TASK DIRECTIONS >>
Report back every line from the entries below in which the word "women" occurs.

DATA UNDER STUDY START

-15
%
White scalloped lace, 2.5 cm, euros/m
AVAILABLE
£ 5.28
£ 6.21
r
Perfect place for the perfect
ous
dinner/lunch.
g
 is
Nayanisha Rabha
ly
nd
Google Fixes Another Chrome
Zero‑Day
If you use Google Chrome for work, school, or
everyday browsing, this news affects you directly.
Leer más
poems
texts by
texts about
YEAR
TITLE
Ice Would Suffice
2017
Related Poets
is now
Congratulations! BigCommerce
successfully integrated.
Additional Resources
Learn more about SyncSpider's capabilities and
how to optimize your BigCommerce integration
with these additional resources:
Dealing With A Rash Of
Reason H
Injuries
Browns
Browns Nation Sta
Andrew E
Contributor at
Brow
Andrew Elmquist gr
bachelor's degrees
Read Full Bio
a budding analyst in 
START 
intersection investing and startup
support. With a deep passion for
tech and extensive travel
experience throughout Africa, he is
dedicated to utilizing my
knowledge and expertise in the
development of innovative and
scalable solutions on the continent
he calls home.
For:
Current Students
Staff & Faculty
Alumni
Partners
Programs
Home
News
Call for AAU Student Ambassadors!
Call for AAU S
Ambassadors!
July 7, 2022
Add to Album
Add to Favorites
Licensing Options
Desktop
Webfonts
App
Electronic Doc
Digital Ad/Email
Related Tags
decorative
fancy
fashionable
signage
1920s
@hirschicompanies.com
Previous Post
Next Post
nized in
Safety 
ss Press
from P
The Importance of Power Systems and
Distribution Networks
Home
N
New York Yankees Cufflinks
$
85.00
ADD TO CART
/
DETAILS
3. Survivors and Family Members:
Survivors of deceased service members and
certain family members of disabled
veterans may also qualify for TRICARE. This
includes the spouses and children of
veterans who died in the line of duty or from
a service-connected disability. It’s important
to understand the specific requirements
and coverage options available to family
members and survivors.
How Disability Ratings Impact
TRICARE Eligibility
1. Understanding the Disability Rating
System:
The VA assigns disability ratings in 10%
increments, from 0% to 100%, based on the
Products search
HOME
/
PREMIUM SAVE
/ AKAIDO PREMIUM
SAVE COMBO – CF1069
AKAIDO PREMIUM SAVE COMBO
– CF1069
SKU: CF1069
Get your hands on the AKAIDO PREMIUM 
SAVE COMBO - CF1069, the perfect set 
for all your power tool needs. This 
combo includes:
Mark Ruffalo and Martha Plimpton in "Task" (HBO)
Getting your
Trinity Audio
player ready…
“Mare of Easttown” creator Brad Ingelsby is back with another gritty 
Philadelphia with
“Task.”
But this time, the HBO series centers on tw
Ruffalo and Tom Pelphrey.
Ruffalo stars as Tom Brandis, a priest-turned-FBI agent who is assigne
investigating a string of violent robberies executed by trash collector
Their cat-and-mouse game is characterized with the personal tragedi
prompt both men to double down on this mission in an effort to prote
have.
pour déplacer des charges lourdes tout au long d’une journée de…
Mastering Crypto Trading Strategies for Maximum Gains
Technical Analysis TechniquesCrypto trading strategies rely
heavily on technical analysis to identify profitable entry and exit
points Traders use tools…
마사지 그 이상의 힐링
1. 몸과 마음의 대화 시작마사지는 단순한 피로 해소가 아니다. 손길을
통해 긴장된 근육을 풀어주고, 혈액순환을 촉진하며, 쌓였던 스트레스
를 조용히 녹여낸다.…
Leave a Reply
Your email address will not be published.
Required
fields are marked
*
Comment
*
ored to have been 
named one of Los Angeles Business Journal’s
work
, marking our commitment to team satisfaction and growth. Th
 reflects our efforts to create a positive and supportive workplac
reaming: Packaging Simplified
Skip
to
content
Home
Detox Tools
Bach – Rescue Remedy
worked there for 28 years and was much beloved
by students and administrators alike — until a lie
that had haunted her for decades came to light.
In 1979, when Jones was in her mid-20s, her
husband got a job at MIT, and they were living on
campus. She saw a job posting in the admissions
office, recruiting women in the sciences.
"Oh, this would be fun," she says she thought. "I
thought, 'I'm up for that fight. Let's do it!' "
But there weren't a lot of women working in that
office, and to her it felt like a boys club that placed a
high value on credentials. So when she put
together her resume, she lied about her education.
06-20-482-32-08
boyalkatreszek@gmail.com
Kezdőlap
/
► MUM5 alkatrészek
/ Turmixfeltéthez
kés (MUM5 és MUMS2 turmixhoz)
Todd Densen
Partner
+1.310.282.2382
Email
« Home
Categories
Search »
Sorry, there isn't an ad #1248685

DATA UNDER STUDY END

ANSWER >>
office, recruiting women in the sciences.
But there weren't a lot of women working in that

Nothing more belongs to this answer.